▸ PROBLEM TO SOLVE: The answer must be a single number: the count of lines below that contain the string "osobních".

▸ RECORDS TO PROCESS:
====

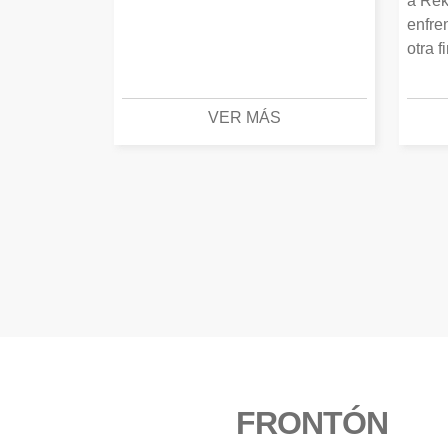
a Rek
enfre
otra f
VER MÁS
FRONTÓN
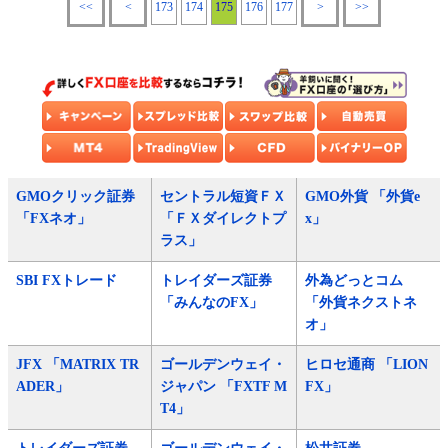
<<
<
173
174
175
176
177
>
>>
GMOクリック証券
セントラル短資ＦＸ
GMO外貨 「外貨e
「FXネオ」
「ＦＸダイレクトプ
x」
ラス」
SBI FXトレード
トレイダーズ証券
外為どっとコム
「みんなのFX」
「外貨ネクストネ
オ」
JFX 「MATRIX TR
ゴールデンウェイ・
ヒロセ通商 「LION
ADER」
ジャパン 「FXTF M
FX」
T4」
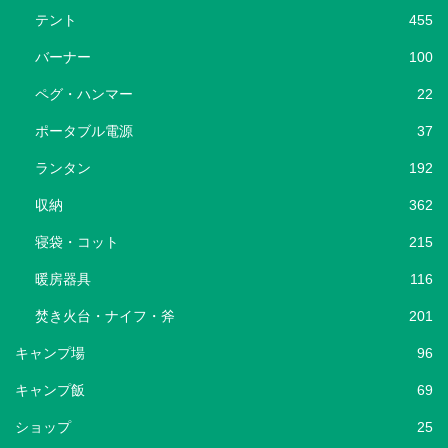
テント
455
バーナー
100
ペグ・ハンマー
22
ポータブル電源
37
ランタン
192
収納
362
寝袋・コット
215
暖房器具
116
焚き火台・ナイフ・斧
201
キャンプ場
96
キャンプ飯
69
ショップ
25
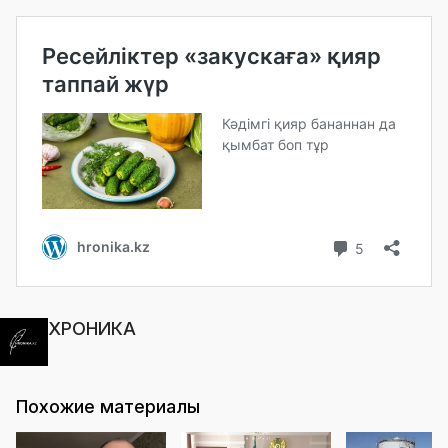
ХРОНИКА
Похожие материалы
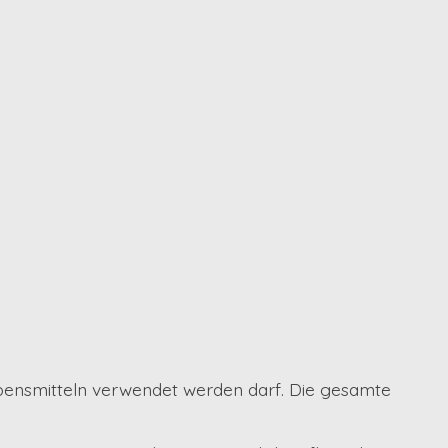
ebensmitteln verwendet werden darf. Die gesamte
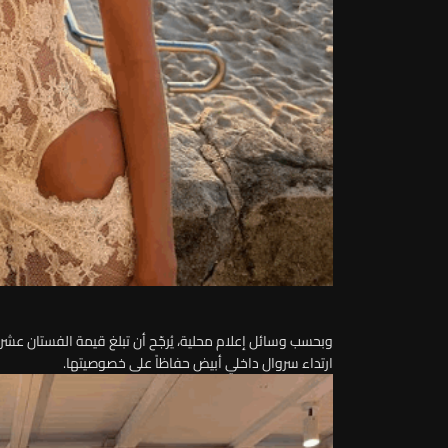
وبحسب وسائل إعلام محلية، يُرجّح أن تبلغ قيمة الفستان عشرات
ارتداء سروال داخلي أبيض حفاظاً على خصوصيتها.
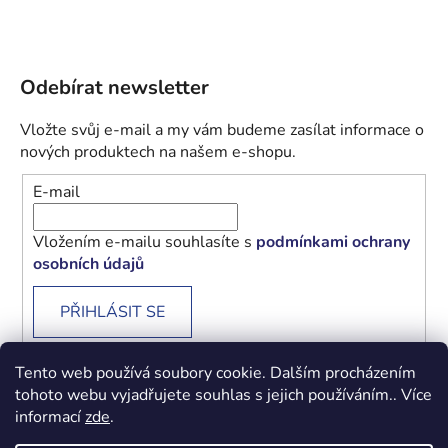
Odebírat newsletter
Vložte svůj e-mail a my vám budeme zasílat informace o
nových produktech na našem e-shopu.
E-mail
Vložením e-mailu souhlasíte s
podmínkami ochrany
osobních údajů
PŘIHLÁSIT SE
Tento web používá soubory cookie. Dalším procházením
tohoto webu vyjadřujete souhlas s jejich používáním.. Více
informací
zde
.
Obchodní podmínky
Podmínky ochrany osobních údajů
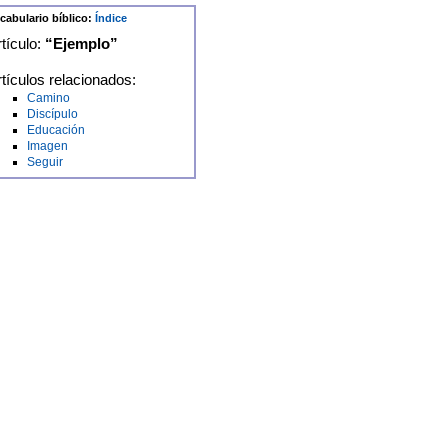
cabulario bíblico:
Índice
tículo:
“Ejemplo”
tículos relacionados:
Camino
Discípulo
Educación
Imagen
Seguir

====

▸ RESULT OF THE EXERCISE: 2